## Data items
----

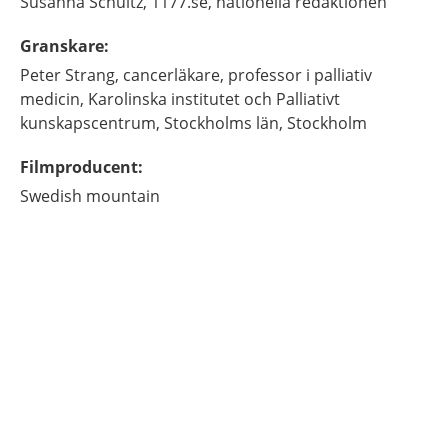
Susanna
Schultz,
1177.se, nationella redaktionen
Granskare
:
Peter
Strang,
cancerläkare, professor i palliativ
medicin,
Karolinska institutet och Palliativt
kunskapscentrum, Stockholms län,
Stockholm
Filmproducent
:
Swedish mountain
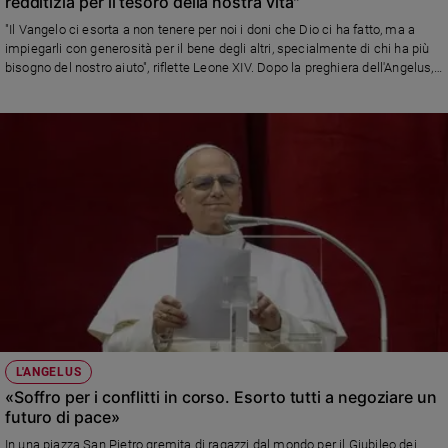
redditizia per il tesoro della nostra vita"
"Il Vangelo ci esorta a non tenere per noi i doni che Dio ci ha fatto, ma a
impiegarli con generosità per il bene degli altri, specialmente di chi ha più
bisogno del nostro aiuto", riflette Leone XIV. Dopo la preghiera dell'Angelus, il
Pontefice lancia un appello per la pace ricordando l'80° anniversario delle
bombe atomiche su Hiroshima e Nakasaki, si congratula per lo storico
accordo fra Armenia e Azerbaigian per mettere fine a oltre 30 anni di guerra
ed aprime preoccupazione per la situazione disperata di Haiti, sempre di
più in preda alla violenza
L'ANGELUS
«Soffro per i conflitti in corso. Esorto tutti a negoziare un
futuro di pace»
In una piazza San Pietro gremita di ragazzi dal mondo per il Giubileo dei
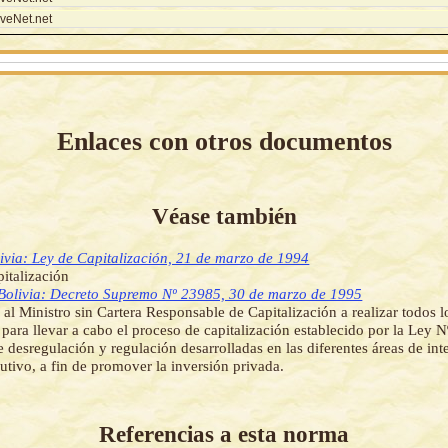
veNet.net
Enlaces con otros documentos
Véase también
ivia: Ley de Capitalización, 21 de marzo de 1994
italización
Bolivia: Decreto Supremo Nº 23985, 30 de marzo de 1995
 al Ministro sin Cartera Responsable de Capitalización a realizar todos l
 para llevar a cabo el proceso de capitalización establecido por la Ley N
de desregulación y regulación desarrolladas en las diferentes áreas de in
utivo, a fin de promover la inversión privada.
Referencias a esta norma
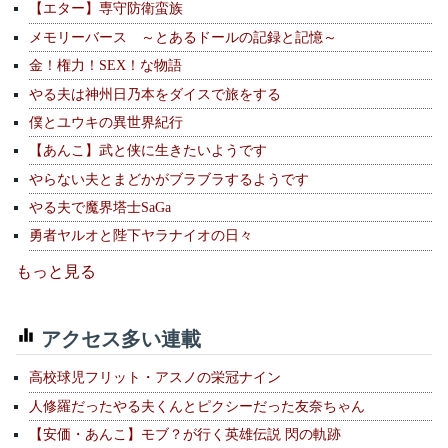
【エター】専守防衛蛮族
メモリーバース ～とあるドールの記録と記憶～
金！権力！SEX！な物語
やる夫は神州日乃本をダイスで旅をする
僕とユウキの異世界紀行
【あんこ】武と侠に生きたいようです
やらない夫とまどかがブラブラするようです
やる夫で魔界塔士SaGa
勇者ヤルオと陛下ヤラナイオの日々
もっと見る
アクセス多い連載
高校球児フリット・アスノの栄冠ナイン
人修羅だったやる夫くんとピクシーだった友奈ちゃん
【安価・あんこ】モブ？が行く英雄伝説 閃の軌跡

----

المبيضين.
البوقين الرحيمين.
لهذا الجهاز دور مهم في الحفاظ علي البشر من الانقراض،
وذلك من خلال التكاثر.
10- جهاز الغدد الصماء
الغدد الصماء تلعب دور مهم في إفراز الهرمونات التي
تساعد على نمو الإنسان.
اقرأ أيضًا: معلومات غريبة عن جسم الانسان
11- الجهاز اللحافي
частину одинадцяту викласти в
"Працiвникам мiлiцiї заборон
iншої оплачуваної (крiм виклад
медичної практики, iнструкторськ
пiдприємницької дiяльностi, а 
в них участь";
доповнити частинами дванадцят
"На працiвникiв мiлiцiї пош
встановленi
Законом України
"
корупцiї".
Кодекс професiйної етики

----

## Required work
Lines holding the string "الجهاز" must be copied out of the entries above.

## Expected answer
لهذا الجهاز دور مهم في الحفاظ علي البشر من الانقراض،
11- الجهاز اللحافي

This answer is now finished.